Just need to be sprayed as they only lick water off leaves. They are some of the most difficult reptiles to maintain in captivity. It took me many years and lots of mistakes to perfect keeping them. Especially the more exotic rainforest species.


----------



## Rupes (Mar 15, 2006)

they so cute ohhhhhhh


----------



## southy (Mar 15, 2006)

is it true also that if they don't get proper uv their bones go all spastic "metorphorically speaking"


----------



## SLACkra (Mar 15, 2006)

ah chameleons my favorite lizards. if they were legal i would have a vieled chameleon again in a heart beat!



> Just need to be sprayed as they only lick water off leaves. They are some of the most difficult reptiles to maintain in captivity. It took me many years and lots of mistakes to perfect keeping them. Especially the more exotic rainforest species.



ya thats what i ended up doing with my veiled. i would clip in romane lettuce leafs to the side of her cage then mist them. she loved her romane lettuce so it allowed me to make sure she was hydrated. 



> is it true also that if they don't get proper uv their bones go all spastic "metorphorically speaking"



yes, if i remember correctly insufficient uva/uvb causes bone deformaties. i kept my little girl under a desert type uva/uvb bulb. 

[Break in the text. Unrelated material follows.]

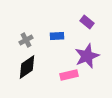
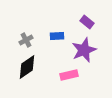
purple star: moved 3 px left, 6 px up
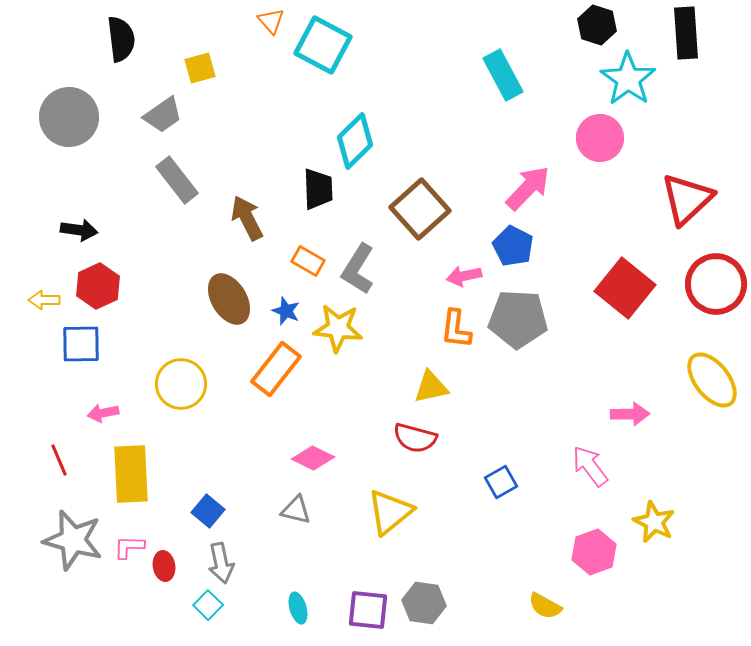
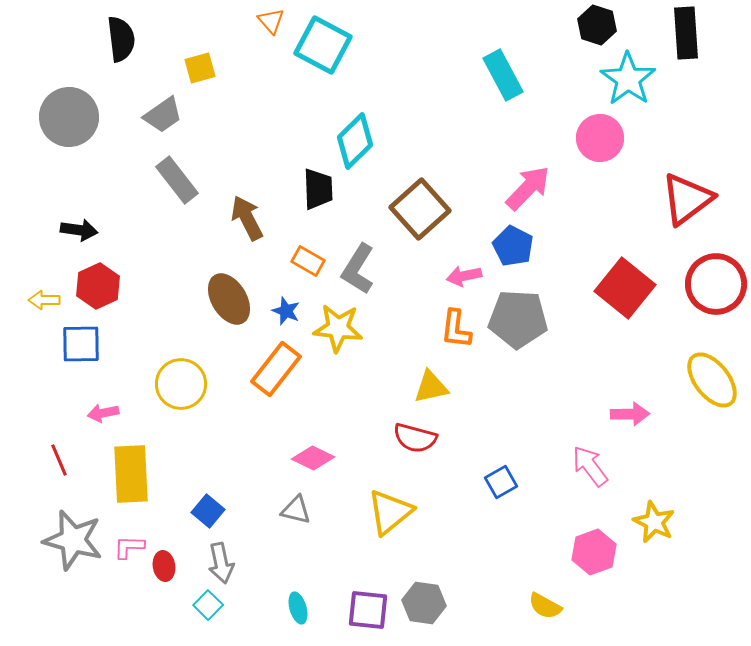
red triangle at (687, 199): rotated 6 degrees clockwise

morelia hunter what were your cage setups like? mine was quite basic. it was roughly a 1m x 1m x 1m cube. completely diy and with some non-toxic plants. had a red heat lamp aimed at one branch and the uv lamp. no thermostats ect. i generaly hand fed her crickets and gave her calcium suppliments regularly. 

nice pictures btw!

andrew


----------



## Morelia_Hunter (Mar 15, 2006)

Outside is the way to go! If only those mesh vivariums were available ten years ago. Would have made life a lot easier. I used to keep them in old aviaries in summer and move them inside during winter. Into big hanging enclosures. With some tanning globes I imported from germany. South Africas economy is not that strong so these globes nearly broke me. They also get bored with crickets and other commercially available live foods, so I had to take a net and do it the old fashioned way. They are very prone to metabolic bone disease and a electrolite imbalance causes their tongue to not withdraw and thus be amputated. They are great to keep if you have the right setup and food for them. Males and females are highly territorial and hate each other. They are best kept singly or in pairs. Those dwarf chameleons do occur in colonys though and can reach densities of up to 200 per hectare.


----------



## redline (Mar 15, 2006)

Wow thast nice i wish we could get that here.


----------



## AntaresiaLady (Mar 15, 2006)

They have to be one of the most beautiful exquisite creatures I have ever seen. 
I am awestruck!


----------



## Hickson (Mar 15, 2006)

Absolutely gorgeous. That first pic is a beauty!



Hix


----------



## nickvelez (Mar 15, 2006)

absolutely phenomenal male cape dwarf chameleon. great pics


----------



## SLACkra (Mar 15, 2006)

> They are very prone to metabolic bone disease and a electrolite imbalance causes their tongue to not withdraw and thus be amputated.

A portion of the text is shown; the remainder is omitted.